# DATASET CONTENT:
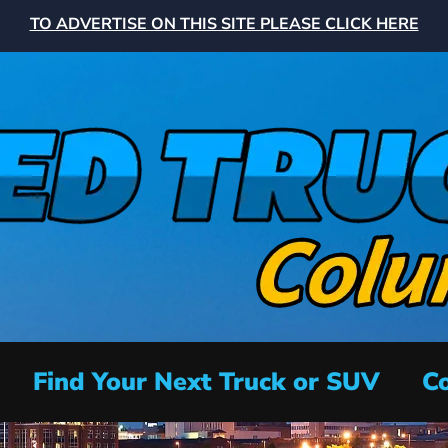
TO ADVERTISE ON THIS SITE PLEASE CLICK HERE
Find Your Next Truck or SUV
Co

# WHAT IS NEEDED:
What's needed is every line above, retyped exactly and free of pictures.

# OUTPUT OF THE EXERCISE:
TO ADVERTISE ON THIS SITE PLEASE CLICK HERE
Find Your Next Truck or SUV
Co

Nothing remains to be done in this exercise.